Campion did not stop to wonder why it was all so easy; he did not question why fate had seen fit to bless his mission. He accepted what his eyes saw, and his eyes saw that all the tools he needed to complete his objective were now at hand. He had the batteries, he had the V.A.A.D. main unit, he had the knowledge of how to operate it (where’d I pick that up from?), and he had the laboratory all to himself.

From somewhere far, far away came the sound of gunshots. Like everything else not associated with activating the V.A.A.D., those gunshots were unimportant to him. They might as well have been a universe away.

He knelt and set his weapon aside, certain he would face no interruptions.

Campion pulled the two metallic, brick-like batteries from the bag that had once been carried by Dr. Brandon Twiste. He then set the V.A.A.D. unit on the floor and carefully attached those batteries.

He recalled the instructions that had wormed their way into his mind. It was now time to take readings, make adjustments, and set the device to detonate.

Captain Campion was not sure what would happen after that. For some reason, that did not seem important. He cared about only one thing: follow orders and complete the mission.

And when the mission is done, Captain, use your sidearm to blow your brains out, will you?

Okay, sure.

* * *

Major Gant walked a pace behind the entity dressed in the body of Dr. Ronald Briggs. A pace behind Gant followed the thing that had once been a man named Jolly but was now a cross between guard dog and zombie, with a healthy dose of demon mixed in.

He heard, from further back, another sound. It seemed as if at least one more had joined the entourage, but kept its distance

For a moment, he thought maybe one of his men — Campion? Franco? — had picked up their trail and followed, perhaps contemplating an attack. But the sounds he heard came across less as footsteps and more as something shuffling, scurrying along.

One of the entity's warped children, no doubt, following its father at a discreet distance, always just around the last corner, as if playing a game. Maybe merely curious, possibly called by its master, but yet another obstacle to any chance of gaining his freedom and stopping Briggs.
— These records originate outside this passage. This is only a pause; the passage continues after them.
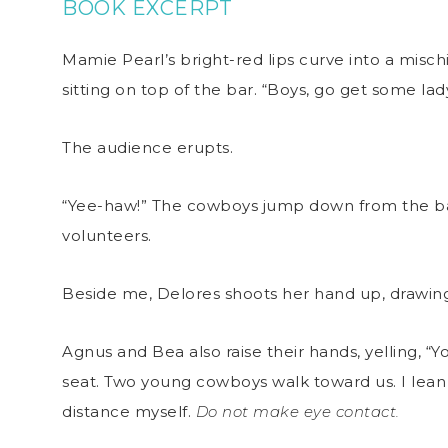
BOOK EXCERPT
Mamie Pearl’s bright-red lips curve into a misch
sitting on top of the bar. “Boys, go get some la
The audience erupts.
“Yee-haw!” The cowboys jump down from the bar
volunteers.
Beside me, Delores shoots her hand up, drawing
Agnus and Bea also raise their hands, yelling, “Yo
seat. Two young cowboys walk toward us. I lean
distance myself.
Do not make eye contact.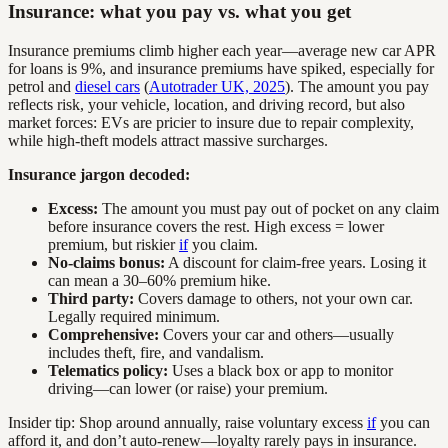
Insurance: what you pay vs. what you get
Insurance premiums climb higher each year—average new car APR
for loans is 9%, and insurance premiums have spiked, especially for
petrol and
diesel cars
(
Autotrader UK, 2025
). The amount you pay
reflects risk, your vehicle, location, and driving record, but also
market forces: EVs are pricier to insure due to repair complexity,
while high-theft models attract massive surcharges.
Insurance jargon decoded:
Excess:
The amount you must pay out of pocket on any claim
before insurance covers the rest. High excess = lower
premium, but riskier
if
you claim.
No-claims bonus:
A discount for claim-free years. Losing it
can mean a 30–60% premium hike.
Third party:
Covers damage to others, not your own car.
Legally required minimum.
Comprehensive:
Covers your car and others—usually
includes theft, fire, and vandalism.
Telematics policy:
Uses a black box or app to monitor
driving—can lower (or raise) your premium.
Insider tip: Shop around annually, raise voluntary excess
if
you can
afford it, and don’t auto-renew—loyalty rarely pays in insurance.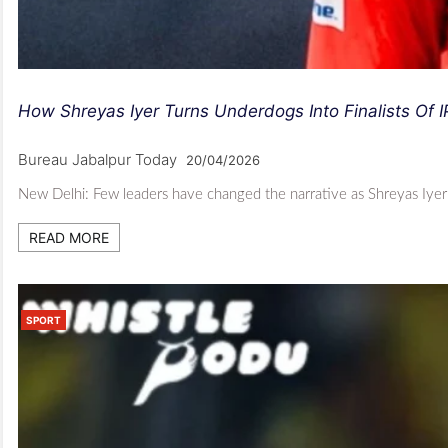
How Shreyas Iyer Turns Underdogs Into Finalists Of I
Bureau Jabalpur Today
20/04/2026
New Delhi: Few leaders have changed the narrative as Shreyas Iyer ha
READ MORE
SPORT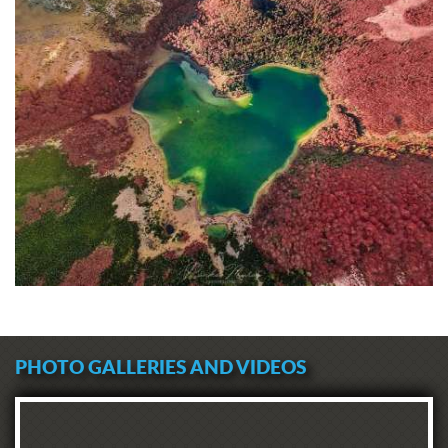
PHOTO GALLERIES AND VIDEOS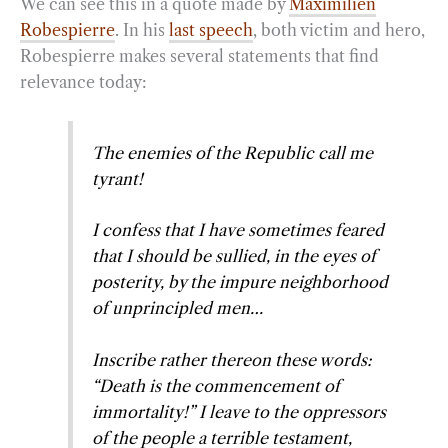
We can see this in a quote made by
Maximilien
Robespierre
. In his
last speech
, both victim and hero,
Robespierre makes several statements that find
relevance today:
The enemies of the Republic call me
tyrant!
I confess that I have sometimes feared
that I should be sullied, in the eyes of
posterity, by the impure neighborhood
of unprincipled men…
Inscribe rather thereon these words:
“Death is the commencement of
immortality!” I leave to the oppressors
of the people a terrible testament,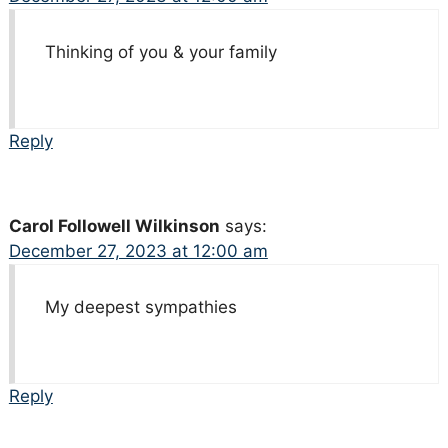
Thinking of you & your family
Reply
Carol Followell Wilkinson
says:
December 27, 2023 at 12:00 am
My deepest sympathies
Reply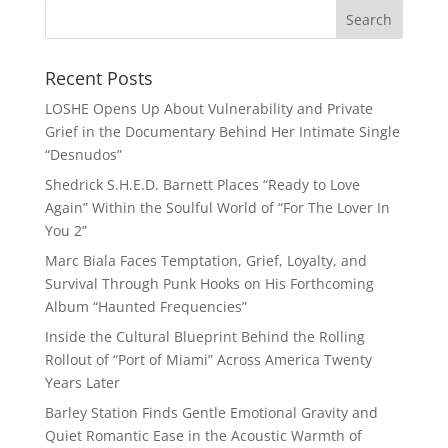
Recent Posts
LOSHE Opens Up About Vulnerability and Private
Grief in the Documentary Behind Her Intimate Single
“Desnudos”
Shedrick S.H.E.D. Barnett Places “Ready to Love
Again” Within the Soulful World of “For The Lover In
You 2”
Marc Biala Faces Temptation, Grief, Loyalty, and
Survival Through Punk Hooks on His Forthcoming
Album “Haunted Frequencies”
Inside the Cultural Blueprint Behind the Rolling
Rollout of “Port of Miami” Across America Twenty
Years Later
Barley Station Finds Gentle Emotional Gravity and
Quiet Romantic Ease in the Acoustic Warmth of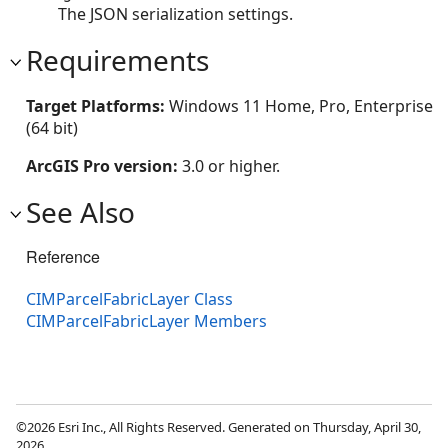
The JSON serialization settings.
Requirements
Target Platforms:
Windows 11 Home, Pro, Enterprise
(64 bit)
ArcGIS Pro version:
3.0 or higher.
See Also
Reference
CIMParcelFabricLayer Class
CIMParcelFabricLayer Members
©2026 Esri Inc., All Rights Reserved. Generated on Thursday, April 30,
2026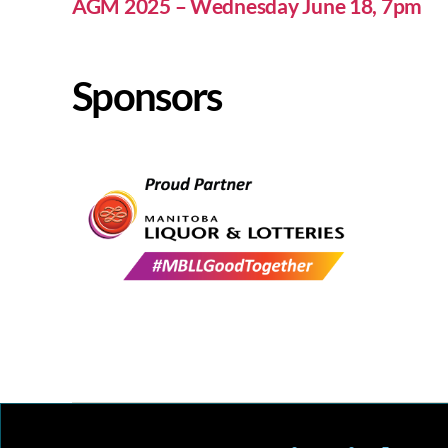
AGM 2025 – Wednesday June 18, 7pm
Sponsors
Major Thom Gant felt certain he would soon die. He was not eager to die; that would not be the best way to characterize his state of mind. However, death would end the conflict tearing at his soul. On one side of that conflict stood the instincts programmed into his body from years of training, discipline, and following orders. The other side of that conflict rose from corners of his mind where conscience and question tried to light fires of revolt against that programming.
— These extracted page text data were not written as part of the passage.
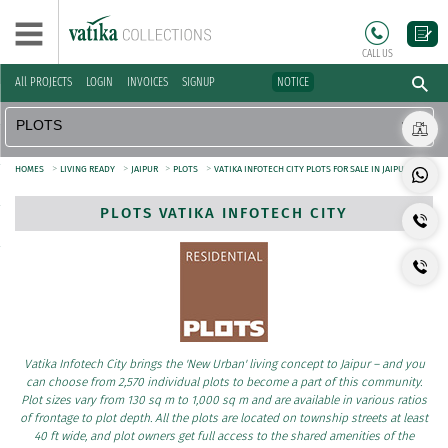
CALL US
All PROJECTS
LOGIN
INVOICES
SIGNUP
NOTICE
>
>
>
>
HOMES
LIVING READY
JAIPUR
PLOTS
VATIKA INFOTECH CITY PLOTS FOR SALE IN JAIPUR
PLOTS VATIKA INFOTECH CITY
Vatika Infotech City brings the 'New Urban' living concept to Jaipur – and you
can choose from 2,570 individual plots to become a part of this community.
Plot sizes vary from 130 sq m to 1,000 sq m and are available in various ratios
of frontage to plot depth. All the plots are located on township streets at least
40 ft wide, and plot owners get full access to the shared amenities of the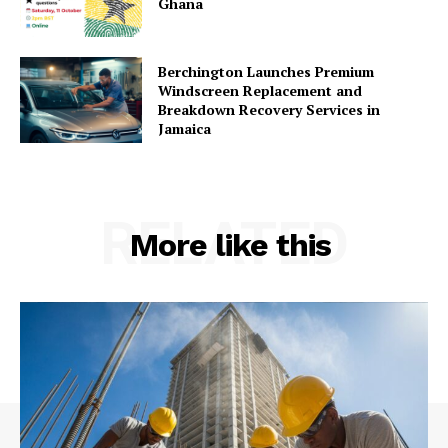
Ghana
Berchington Launches Premium
Windscreen Replacement and
Breakdown Recovery Services in
Jamaica
RELATED
More like this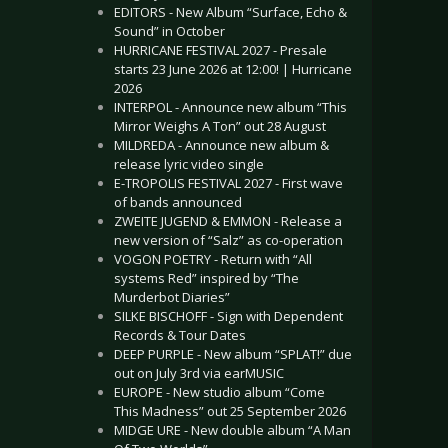
EDITORS - New Album “Surface, Echo &
Sound” in October
HURRICANE FESTIVAL 2027 - Presale
starts 23 June 2026 at 12:00! | Hurricane
2026
INTERPOL - Announce new album “This
Mirror Weighs A Ton” out 28 August
MILDREDA - Announce new album &
release lyric video single
E-TROPOLIS FESTIVAL 2027 - First wave
of bands announced
ZWEITE JUGEND & EMMON - Release a
new version of “Salz” as co-operation
VOGON POETRY - Return with “All
systems Red” inspired by “The
Murderbot Diaries”
SILKE BISCHOFF - Sign with Dependent
Records & Tour Dates
DEEP PURPLE - New album “SPLAT!” due
out on July 3rd via earMUSIC
EUROPE - New studio album “Come
This Madness” out 25 September 2026
MIDGE URE - New double album “A Man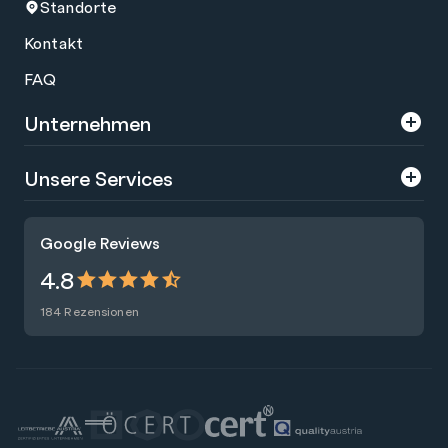
Standorte
Kontakt
FAQ
Unternehmen
Über uns
Unsere Services
Karriere
Trainings
Google Reviews
Presse
Zertifizierungen
4.8
Nachhaltigkeit
Förderungen
184 Rezensionen
Blog
Talentsuche
Newsletter
Raummiete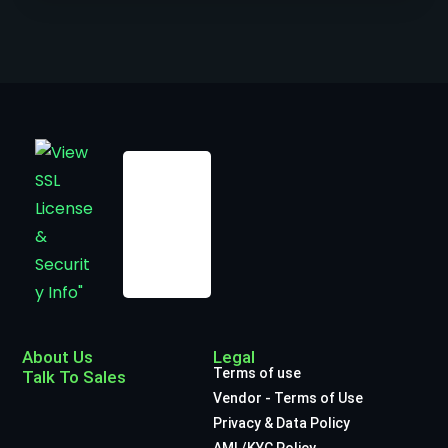
About Us
Legal
Terms of use
Talk To Sales
Vendor - Terms of Use
Privacy & Data Policy
AML/KYC Policy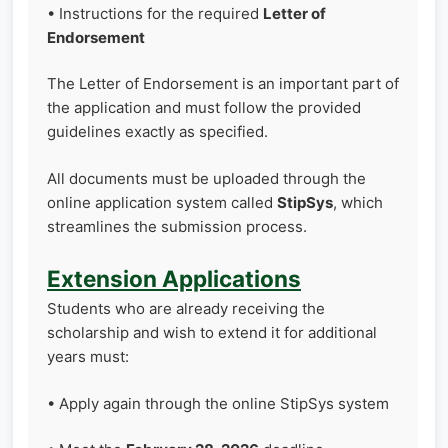
• Instructions for the required
Letter of
Endorsement
The Letter of Endorsement is an important part of
the application and must follow the provided
guidelines exactly as specified.
All documents must be uploaded through the
online application system called
StipSys
, which
streamlines the submission process.
Extension Applications
Students who are already receiving the
scholarship and wish to extend it for additional
years must:
• Apply again through the online StipSys system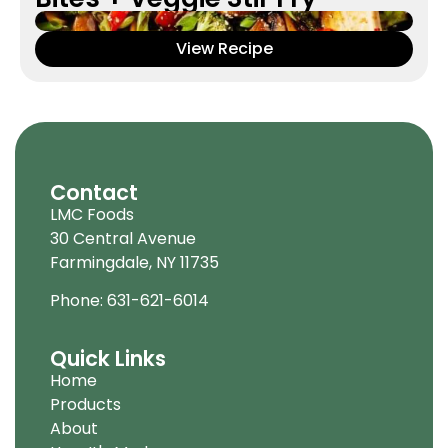
View Recipe
Contact
LMC Foods
30 Central Avenue
Farmingdale, NY 11735
Phone: 631-621-6014
Quick Links
Home
Products
About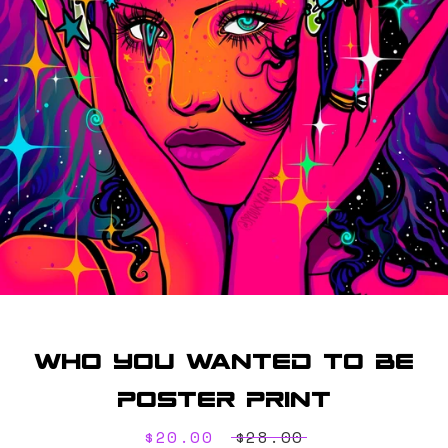
SEARCH
AGAIN
Who You Wanted To Be
Poster Print
Sale
$20.00
Regular
$28.00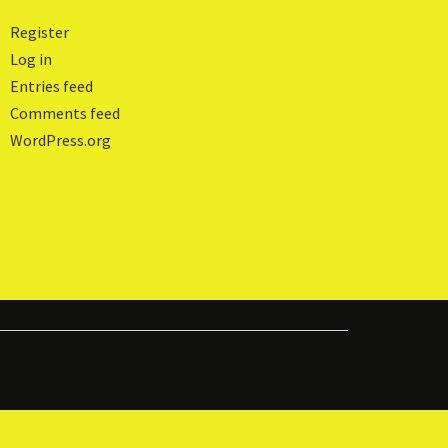
Register
Log in
Entries feed
Comments feed
WordPress.org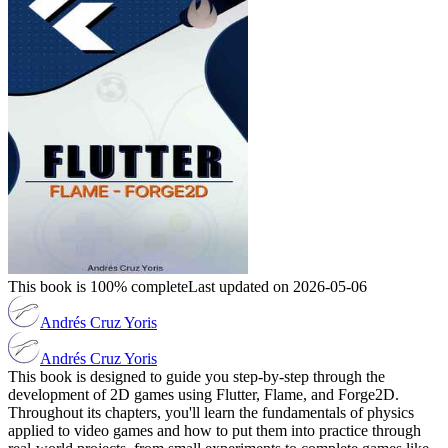
This book is 100% complete
Last updated on 2026-05-06
Andrés Cruz Yoris
Andrés Cruz Yoris
This book is designed to guide you step-by-step through the
development of 2D games using Flutter, Flame, and Forge2D.
Throughout its chapters, you'll learn the fundamentals of physics
applied to video games and how to put them into practice through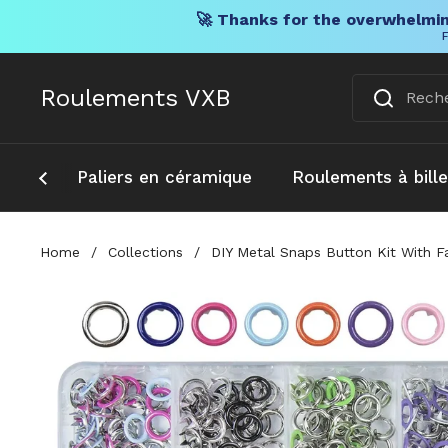
🚀 Thanks for the overwhelmin
F
Skip to content
Roulements VXB
Paliers en céramique
Roulements à bill
Home
/
Collections
/
DIY Metal Snaps Button Kit With F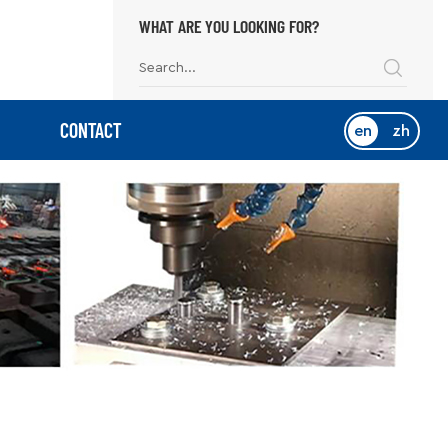
WHAT ARE YOU LOOKING FOR?
CONTACT
en
zh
Alas, he knew he was not the only victim of that conflict. He had dragged Jean into his personal battle zone. She was collateral damage. She had been mutated from a happy young girl into a lonely woman who accepted loneliness with a dignified resolve.

She deserved better, and perhaps if he did die she might find something better.

* * *

The door to the vault room buzzed and opened. The sound startled General Borman’s attention away from the two soldiers who worked on the quarantine bulkhead, cutting away the metal plate Borman had welded into place the day before.

Lieutenant Colonel Liz Thunder took two tentative steps into the white room, much to the ire of the general.

"You? I gave orders that you were not permitted in here!"

She gazed around the room like a child walking through the world's grandest toy store. She stood in the most guarded and most feared room in all the world, at least as far as the Pentagon was concerned.

That, of course, begged many questions. If the government feared what lay in the levels below, why had they not sent an entire battalion of troops through the vault? Why not gas the lower levels or, at the very least, cut off the oxygen supply?